Every piece of drama has some kind of message it wants to convey or question it wants to raise. Even those pieces that don't seem like they do. But some are more obviously deliberate about things than others. And Promised Land (written by co-stars Matt Damon and John Krasinski) knows exactly what it wants to sell in pretty much exactly the same way Steve Butler knows what he needs to sell every time he hits a new town.
The film never challenges the supposition that gas, oil and coal industries are inherently more dangerous and destructive than they're worth. But short of reporting that, or futilely trying to unilaterally settle the natural gas fracking debate, I'll conclude this review by looking at how this film's message is delivered, rather than obsessing over what message it's delivering:
There's a key moment when the environmental activist, Dustin, visits a middle school classroom to try to explain his view of things to the farming community's kids. He colorfully weaves a tale of big city oil and gas companies that want to come in and drill for gas under their farms through some "crazy sounding thing they call fracking." The cheery visitor animatedly illustrates through the use of a miniaturized model of a farm—complete with cute little cows and chickens. He sprinkles the homey scene with a toxic mixture of chemicals and lights it on fire.
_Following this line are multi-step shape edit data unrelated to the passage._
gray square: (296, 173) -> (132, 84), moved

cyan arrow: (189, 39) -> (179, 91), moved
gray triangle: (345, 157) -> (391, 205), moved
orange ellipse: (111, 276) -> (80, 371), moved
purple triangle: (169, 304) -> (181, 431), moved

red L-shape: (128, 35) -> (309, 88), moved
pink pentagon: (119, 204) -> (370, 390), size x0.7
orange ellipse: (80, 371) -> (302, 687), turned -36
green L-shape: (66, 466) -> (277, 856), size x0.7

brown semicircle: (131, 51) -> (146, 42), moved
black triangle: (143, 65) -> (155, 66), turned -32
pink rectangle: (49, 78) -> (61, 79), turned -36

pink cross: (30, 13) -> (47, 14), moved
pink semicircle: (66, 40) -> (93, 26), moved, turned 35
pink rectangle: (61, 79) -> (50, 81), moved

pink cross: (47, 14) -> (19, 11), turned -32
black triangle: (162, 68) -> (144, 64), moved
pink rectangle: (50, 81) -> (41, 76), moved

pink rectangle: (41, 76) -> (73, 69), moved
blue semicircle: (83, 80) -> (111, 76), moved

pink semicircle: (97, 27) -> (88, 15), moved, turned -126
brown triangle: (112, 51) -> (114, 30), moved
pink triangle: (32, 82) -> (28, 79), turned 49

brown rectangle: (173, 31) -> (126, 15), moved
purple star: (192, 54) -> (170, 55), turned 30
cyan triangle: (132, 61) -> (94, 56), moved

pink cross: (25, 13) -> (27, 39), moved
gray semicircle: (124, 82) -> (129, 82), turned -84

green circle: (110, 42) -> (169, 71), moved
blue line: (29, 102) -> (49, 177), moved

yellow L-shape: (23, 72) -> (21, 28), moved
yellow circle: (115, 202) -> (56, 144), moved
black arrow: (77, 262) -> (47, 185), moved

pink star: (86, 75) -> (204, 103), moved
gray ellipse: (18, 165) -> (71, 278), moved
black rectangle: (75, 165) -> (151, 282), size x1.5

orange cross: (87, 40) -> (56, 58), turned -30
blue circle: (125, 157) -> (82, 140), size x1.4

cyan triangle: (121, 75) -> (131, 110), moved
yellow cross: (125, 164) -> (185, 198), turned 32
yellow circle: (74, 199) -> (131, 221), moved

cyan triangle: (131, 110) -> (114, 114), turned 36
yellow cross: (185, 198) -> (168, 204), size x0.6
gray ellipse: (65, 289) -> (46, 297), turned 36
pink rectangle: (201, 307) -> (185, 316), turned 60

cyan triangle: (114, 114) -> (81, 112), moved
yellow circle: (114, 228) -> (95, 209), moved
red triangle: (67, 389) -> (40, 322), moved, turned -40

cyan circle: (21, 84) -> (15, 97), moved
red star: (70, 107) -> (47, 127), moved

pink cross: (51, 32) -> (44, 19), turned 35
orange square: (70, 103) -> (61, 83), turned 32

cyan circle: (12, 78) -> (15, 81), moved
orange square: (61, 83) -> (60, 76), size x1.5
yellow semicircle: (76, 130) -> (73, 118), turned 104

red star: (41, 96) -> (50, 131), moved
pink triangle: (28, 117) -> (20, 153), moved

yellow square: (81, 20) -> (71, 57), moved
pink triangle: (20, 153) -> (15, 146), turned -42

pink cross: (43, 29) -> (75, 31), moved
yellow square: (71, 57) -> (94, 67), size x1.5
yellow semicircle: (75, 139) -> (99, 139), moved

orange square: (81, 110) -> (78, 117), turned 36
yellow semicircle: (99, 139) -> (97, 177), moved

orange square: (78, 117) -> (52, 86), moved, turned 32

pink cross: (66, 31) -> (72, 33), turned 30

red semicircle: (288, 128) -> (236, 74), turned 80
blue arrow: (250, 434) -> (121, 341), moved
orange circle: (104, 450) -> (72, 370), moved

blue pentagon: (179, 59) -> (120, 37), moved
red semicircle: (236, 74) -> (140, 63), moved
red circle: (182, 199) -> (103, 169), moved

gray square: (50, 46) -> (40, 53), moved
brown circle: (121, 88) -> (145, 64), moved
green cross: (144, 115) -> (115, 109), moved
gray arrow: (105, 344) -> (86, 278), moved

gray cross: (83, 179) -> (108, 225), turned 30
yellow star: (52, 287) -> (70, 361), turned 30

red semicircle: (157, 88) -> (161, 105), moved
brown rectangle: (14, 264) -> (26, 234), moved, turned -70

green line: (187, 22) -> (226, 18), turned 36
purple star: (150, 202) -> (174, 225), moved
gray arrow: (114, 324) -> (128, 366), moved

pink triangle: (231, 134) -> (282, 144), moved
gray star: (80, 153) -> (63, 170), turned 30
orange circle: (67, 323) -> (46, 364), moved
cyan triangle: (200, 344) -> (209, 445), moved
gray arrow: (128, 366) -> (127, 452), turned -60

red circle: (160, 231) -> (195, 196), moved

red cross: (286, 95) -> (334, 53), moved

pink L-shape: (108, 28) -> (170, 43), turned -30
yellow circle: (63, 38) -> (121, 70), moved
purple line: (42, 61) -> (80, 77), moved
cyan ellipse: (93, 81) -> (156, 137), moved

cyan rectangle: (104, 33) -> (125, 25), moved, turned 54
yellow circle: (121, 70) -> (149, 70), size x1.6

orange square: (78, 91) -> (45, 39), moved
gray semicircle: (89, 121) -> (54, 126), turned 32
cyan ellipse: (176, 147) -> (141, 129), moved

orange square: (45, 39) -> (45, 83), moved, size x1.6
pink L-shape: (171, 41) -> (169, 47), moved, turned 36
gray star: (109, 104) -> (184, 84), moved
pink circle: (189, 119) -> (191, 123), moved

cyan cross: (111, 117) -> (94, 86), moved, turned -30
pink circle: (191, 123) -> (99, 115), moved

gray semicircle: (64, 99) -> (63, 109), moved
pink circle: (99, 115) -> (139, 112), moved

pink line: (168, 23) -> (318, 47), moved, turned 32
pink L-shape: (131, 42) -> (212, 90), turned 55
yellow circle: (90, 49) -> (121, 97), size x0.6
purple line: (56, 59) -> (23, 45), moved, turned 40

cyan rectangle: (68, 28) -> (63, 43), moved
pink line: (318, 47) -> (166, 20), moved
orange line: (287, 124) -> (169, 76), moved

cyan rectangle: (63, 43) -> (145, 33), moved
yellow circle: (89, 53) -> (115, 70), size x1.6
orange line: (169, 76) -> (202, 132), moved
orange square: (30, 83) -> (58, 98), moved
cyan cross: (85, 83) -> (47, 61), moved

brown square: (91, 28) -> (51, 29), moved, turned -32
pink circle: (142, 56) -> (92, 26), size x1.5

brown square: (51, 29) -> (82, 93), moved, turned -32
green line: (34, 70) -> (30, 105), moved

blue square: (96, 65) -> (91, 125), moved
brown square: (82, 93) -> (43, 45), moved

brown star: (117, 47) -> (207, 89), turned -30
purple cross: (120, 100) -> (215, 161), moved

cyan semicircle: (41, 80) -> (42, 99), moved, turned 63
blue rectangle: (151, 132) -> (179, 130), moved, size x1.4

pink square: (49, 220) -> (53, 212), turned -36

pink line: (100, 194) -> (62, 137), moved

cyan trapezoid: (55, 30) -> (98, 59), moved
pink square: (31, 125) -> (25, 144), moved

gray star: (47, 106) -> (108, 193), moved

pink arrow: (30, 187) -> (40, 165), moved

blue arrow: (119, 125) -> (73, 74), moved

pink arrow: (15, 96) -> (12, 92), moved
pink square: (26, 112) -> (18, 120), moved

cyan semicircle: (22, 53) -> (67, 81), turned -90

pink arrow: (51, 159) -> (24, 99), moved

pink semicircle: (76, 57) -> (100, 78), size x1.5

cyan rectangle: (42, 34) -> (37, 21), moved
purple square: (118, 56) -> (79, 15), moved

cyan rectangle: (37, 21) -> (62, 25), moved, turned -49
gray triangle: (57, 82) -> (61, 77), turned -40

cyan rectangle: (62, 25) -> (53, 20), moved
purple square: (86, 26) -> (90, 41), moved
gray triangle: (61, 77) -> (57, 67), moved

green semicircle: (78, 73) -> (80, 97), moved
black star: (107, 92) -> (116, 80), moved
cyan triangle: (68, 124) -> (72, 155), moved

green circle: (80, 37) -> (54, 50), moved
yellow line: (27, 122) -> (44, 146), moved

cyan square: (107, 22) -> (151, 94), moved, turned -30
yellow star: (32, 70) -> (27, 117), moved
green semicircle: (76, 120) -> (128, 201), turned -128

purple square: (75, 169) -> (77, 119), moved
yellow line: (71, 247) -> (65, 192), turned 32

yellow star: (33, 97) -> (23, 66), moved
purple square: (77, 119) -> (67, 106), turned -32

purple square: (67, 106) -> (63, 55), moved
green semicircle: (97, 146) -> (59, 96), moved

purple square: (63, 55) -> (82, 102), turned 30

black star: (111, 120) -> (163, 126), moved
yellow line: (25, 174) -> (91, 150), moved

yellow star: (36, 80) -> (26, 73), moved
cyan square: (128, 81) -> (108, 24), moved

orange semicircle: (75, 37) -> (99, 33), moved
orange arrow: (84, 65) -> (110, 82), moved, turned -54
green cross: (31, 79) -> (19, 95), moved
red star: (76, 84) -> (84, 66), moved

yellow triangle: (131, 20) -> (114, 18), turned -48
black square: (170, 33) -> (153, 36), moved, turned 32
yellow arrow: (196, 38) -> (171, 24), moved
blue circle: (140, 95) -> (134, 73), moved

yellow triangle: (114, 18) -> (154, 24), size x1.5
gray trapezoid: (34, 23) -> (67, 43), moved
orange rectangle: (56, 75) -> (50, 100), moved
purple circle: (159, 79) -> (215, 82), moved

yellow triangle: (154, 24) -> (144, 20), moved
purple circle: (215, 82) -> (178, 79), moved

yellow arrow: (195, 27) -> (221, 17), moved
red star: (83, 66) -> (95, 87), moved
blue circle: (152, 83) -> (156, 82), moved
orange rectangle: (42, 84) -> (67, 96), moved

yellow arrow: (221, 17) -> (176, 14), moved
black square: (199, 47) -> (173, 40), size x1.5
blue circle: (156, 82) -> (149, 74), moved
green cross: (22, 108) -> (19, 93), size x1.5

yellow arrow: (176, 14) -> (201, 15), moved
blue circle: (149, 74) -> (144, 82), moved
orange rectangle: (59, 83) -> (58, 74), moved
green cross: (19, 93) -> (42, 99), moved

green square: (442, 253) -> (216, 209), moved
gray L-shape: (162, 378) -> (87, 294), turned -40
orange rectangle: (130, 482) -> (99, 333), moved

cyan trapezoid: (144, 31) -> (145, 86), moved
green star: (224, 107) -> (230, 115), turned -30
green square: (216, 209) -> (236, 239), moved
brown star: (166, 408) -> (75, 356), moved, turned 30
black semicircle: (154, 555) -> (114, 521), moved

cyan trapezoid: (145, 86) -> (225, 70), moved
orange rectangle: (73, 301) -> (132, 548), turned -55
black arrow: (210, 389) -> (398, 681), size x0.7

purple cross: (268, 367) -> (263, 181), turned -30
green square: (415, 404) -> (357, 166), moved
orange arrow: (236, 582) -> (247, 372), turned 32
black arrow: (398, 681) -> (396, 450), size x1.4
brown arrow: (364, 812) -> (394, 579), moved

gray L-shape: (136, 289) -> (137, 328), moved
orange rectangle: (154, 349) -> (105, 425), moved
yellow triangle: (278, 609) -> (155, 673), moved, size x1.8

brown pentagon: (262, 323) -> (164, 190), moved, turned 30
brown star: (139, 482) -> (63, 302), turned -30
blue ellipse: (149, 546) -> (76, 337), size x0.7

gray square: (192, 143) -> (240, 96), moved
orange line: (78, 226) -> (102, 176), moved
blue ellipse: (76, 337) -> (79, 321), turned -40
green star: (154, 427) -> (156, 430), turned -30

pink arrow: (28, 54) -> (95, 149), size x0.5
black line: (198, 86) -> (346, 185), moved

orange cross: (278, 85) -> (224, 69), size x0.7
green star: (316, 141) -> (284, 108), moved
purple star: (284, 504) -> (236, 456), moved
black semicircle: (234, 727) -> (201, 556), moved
And he dangles the classroom turtle over the tiny blazing barnyard.
His point is driven home, to say the least. Both to the kids and to moviegoers.
It's a bully pulpit scene that's presented with a purposeful over-the-top flair. But, in truth, Promised Land steadfastly preaches its cause throughout its 106-minute running time, using that same sledgehammer approach. And the twist at the end only ups the weight of the hammer. Instead of burning farms and threatened turtles, it uses sweeping vistas of beautiful countryside juxtaposed against teary-eyed speeches about a dying heartland. It tells us of the heartless entities that want to "scorch the earth." And it adds one-dimensional "color" with R-rated obscenities and hard drinking.